Ordering constraints for output processors
vivanishin opened this issue · 2 comments
Hi,
I have an agenda that looks like this, where trace_processor
and
metric_plotter
are both output processors that I have written. It is
important that trace_processor
is called prior to metric_plotter
, because
the former adds new metrics (by extracting the values from a trace file obtained
with mytrace_cmd
and calling job_output.add_metric()
in
process_job_ouput()
).
config:
augmentations: [~~, mytrace_cmd, trace_processor, metric_plotter]
workloads:
[...]
The order in which output processors are installed/run, however, is
non-deterministic because it is defined by set iteration order.
I can work around the problem by removing metric_plotter
from agenda and just
post-processing the data with wa process -p metric_plotter wa_output
instead. However, being able to specify the desired behavior in a single agenda
is preferable, as this is run in an automated environment.
Alternatively, I could refactor trace_processor
by integrating it into
mytrace_cmd
and thus making it part of an instrument, not an output
processor. This has a downside of having to move any plugin parameters that
trace_processor
has to the instrument. Suppose I also want to process traces
from theirtrace_cmd
; now that too should get the same set of additional
parameters...
Currently, it doesn't seem possible to chain output processors with WA in the
way I imagined. Perhaps I'm missing something, or maybe there is a better way
than my approach with two output processors? I appreciate any suggestions.
What I see as a proper solution to my problem is having a way to express plugin
dependencies. Would this be a reasonable feature request?

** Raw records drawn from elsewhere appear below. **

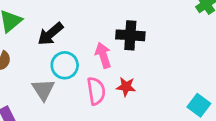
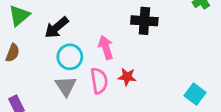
black cross: (130, 35) -> (144, 21), moved
gray triangle: (43, 90) -> (66, 86), moved

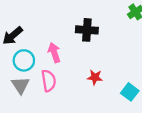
red star: (127, 77) -> (95, 77), moved

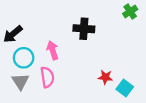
red star: (95, 77) -> (105, 77), moved

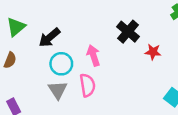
black cross: (84, 29) -> (128, 32), turned 36
red star: (105, 77) -> (153, 52), moved

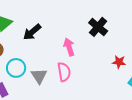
red star: (153, 52) -> (119, 62), moved
cyan circle: (61, 64) -> (16, 68), moved

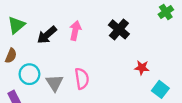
pink arrow: (69, 47) -> (75, 31), moved, turned 30

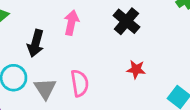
black arrow: (47, 35) -> (36, 43), moved, turned -35
red star: (142, 68) -> (136, 69), moved

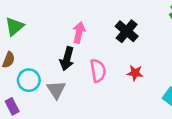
black arrow: (36, 43) -> (67, 59), moved
pink semicircle: (80, 83) -> (98, 71), moved

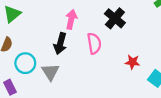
pink semicircle: (98, 71) -> (94, 43), moved
red star: (135, 73) -> (132, 62), moved

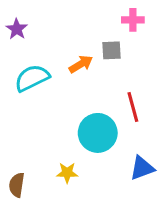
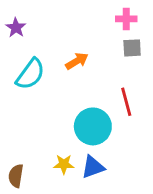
gray square: (111, 50) -> (132, 48), moved
cyan semicircle: (32, 78) -> (30, 74), turned 152
blue triangle: (142, 168) -> (93, 167), moved

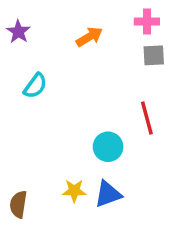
orange arrow: (77, 61) -> (89, 37), moved
cyan semicircle: (30, 74) -> (35, 86), size x0.7
cyan circle: (93, 126) -> (108, 147), size x0.7

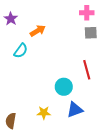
orange arrow: (89, 37) -> (38, 31), moved
blue triangle: (108, 194) -> (75, 110), moved

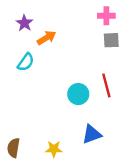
purple star: (11, 19) -> (24, 23), moved
cyan circle: (64, 87) -> (78, 94), moved
yellow star: (44, 113) -> (54, 149), moved

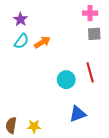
orange arrow: (46, 38) -> (42, 42), moved
cyan semicircle: (26, 62) -> (22, 41), moved
yellow star: (54, 149) -> (34, 126), moved

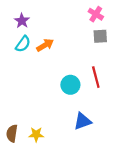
pink cross: (90, 13) -> (96, 14), turned 32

The order in which output processors (or instruments) are invoked does not depend on the order in which they are listed in the agenda. The assumption is that they are independent and chaining as you describe it is not supported. Adding something like that would in theory be possible, but given that our execution model is already pretty complex, far from trivial. Given the fairly limited utility that would provide, we cannot commit to implementing such a feature with any kind of priority.
In your specif case you have several options:
- Combine the two output processors into one. If processor B depends on the output from processor A, then it never makes sense to use it independently of it. If you want to be able to invoke the functionality of processor A without invoking the functionality of the processor B, you can always make it a configuration parameter of the combined processor.
- Add the metrics in an earlier stage. Have
trace_processor
add the metrics as part ofprocess_job_output
stage, andmetric_plotter
utilise them as part ofexport_job_output
. - We do have a limited ordering facility for callbacks in the form of priority decorators. You could decorate
trace_processor
's callback with@fast
(from wa import fast
) to ensure it gets invoked before callbacks with "normal" priority. (Note: this feature isn't really designed for enforcing ordering between specific augmentations; it's primary purpose is to increase precision for instrumentation by ensuring that timing-sensitive operations are not delayed by long ones; see https://workload-automation.readthedocs.io/en/latest/developer_information.html#prioritization).
Thanks a lot, switching to export_job_output
did it for me (seemed less of a hack than priority decorators).